Özel kampanyalar, promosyonlar ya da indirim etiketlerinin “tüketim tuzağı” olması bir yana, kişinin başka bir kişiyi “romantik” olarak sevmesiyle, hediyenin büyüklüğü, niteliği ya da bedeli arasında ne tür bir ilişki kurulabilir?

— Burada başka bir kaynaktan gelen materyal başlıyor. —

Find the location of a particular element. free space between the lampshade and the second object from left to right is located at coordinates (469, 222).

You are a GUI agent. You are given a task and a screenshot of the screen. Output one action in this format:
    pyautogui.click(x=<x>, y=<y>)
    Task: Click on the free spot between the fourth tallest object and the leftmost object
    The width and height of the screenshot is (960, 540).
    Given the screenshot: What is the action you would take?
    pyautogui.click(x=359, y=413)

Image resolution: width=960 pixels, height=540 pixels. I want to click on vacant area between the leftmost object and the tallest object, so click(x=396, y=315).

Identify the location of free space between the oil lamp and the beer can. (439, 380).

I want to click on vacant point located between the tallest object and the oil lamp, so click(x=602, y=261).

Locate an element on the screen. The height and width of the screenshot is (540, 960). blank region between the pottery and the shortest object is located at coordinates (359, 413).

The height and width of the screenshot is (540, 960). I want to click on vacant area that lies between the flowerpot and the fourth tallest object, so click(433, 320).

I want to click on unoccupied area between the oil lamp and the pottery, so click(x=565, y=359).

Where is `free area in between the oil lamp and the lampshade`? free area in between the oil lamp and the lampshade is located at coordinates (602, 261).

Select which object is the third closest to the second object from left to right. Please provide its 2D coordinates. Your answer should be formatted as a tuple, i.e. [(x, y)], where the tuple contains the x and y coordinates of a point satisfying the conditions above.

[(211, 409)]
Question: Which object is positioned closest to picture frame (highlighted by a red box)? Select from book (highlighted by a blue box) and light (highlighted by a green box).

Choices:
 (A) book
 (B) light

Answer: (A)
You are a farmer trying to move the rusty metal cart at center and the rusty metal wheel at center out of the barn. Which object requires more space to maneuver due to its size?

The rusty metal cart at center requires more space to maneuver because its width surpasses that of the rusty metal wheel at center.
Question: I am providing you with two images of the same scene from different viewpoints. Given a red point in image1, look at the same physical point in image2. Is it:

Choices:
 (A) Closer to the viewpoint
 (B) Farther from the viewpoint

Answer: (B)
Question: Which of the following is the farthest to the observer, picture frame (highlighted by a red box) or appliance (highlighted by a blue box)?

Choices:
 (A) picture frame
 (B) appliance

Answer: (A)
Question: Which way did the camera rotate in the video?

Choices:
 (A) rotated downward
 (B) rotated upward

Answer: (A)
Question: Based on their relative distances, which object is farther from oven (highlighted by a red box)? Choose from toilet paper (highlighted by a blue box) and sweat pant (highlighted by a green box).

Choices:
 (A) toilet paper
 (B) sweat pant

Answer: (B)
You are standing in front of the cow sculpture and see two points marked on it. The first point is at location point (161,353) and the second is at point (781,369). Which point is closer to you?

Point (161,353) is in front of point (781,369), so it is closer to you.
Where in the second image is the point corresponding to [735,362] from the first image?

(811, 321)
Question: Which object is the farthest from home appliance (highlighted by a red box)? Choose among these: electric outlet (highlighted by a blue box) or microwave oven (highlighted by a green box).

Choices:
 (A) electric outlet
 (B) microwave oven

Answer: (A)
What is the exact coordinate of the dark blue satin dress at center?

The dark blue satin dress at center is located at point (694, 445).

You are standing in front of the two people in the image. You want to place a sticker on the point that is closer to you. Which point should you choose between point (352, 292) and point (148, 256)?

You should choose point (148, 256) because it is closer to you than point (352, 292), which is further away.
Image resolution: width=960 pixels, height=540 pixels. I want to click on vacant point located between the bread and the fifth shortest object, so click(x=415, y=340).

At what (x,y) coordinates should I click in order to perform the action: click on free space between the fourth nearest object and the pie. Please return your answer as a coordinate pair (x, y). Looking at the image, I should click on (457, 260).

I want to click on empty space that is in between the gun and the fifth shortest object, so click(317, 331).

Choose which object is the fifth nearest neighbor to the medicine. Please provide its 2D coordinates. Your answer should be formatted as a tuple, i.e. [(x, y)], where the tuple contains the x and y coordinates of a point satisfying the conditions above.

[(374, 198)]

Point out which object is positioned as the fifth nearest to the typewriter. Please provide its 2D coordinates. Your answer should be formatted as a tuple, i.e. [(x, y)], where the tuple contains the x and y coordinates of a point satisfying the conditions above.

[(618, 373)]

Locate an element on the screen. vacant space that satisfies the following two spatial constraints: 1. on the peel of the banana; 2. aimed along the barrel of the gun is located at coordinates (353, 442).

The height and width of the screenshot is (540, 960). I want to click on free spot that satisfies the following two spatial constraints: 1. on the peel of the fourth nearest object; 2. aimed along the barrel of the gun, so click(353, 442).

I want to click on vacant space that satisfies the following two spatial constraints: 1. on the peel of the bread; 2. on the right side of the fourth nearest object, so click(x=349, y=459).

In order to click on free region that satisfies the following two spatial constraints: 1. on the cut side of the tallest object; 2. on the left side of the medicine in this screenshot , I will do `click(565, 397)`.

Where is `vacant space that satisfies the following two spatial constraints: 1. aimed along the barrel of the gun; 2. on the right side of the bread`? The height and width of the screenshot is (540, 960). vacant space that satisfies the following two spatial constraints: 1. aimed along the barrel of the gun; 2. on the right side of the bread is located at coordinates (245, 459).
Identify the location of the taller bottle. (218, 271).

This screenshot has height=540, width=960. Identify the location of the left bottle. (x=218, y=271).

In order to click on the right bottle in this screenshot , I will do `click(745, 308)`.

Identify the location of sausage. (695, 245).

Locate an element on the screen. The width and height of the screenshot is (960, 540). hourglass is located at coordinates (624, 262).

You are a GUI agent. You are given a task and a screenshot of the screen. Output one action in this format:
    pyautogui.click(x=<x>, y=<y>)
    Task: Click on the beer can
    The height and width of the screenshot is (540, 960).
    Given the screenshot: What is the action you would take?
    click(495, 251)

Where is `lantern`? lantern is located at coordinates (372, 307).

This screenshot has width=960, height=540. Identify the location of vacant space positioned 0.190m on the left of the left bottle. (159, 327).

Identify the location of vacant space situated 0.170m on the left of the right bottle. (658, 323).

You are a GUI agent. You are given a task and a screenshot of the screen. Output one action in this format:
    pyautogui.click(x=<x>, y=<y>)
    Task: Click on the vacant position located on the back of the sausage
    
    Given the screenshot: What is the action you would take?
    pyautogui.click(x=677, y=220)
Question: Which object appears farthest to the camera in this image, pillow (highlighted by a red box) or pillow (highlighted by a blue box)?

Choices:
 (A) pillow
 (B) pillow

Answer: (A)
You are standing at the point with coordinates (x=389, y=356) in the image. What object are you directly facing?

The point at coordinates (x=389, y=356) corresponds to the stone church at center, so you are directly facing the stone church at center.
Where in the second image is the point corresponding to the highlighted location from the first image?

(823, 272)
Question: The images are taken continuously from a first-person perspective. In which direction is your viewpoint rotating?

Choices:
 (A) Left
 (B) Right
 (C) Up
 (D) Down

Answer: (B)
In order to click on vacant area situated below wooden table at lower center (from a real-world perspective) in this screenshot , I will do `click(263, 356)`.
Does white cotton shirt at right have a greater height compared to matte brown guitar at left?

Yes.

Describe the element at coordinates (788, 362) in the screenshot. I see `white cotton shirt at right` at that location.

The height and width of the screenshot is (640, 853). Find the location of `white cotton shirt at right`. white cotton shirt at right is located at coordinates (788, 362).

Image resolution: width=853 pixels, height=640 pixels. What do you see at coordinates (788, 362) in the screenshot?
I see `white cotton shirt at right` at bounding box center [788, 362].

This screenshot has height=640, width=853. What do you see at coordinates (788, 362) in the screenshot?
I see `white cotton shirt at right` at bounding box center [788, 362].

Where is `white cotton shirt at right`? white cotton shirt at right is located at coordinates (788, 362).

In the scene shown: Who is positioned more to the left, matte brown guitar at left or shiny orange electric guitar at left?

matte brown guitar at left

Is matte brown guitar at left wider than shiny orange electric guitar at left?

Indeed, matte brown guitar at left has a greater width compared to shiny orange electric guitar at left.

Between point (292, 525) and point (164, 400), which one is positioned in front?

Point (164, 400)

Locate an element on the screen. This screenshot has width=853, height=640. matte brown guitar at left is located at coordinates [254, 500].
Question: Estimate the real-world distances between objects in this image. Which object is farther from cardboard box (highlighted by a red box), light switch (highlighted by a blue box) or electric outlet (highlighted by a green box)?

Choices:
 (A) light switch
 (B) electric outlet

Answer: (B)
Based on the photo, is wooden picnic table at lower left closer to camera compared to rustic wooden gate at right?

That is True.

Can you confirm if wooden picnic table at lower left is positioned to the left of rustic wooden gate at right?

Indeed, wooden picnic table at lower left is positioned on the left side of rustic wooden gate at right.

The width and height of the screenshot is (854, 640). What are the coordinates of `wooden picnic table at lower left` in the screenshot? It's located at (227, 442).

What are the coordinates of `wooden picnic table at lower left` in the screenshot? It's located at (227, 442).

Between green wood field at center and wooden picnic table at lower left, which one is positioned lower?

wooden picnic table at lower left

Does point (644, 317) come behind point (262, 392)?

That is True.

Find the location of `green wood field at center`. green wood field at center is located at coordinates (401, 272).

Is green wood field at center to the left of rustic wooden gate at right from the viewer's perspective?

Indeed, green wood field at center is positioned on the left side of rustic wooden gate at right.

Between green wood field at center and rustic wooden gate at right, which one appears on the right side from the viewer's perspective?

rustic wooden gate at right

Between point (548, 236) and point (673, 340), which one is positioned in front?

Hiç kuşku yok ki tüketim çağında insanların duydukları yoğun inanç, bireyin kendisini tükettikleri ile var etmesine, toplum nezdinde bir statü/konum elde etme yarışına ortak hissetmesi kaygısına yaslanmaktadır. Tüketim, Veblen’in conspicuous consumption (gösterişçi tüketim) kavramıyla açıkladığı gibi insan varoluşuna ‘gösterişli’ anlamlar yüklerken, kişilere de yeni roller verecektir. Bu kişilere, “sevgililer” de dahildir. 

Gerçek ihtiyaca yaslanmayan, gösterişe dayalı tüketim, gün sevgiyi öne çıkartan bir gün olarak gösterilmiş olsa da özünde, kimi hayallerin canlı tutulmasına yarar ve sevginin de metalaşmasına alan açar. 

Sevgi, hem tek kişiye hem de tek güne daralırken, hisler hediyelerle paketlenir. 

Oysaki sevgi, pakettekinde değil, her zaman ve hakikatinde de olduğu gibi çevreye, kişiye, aileye ve topluma duyulanda, kimi zaman karşılıksız dahi olsa hissettirilendedir.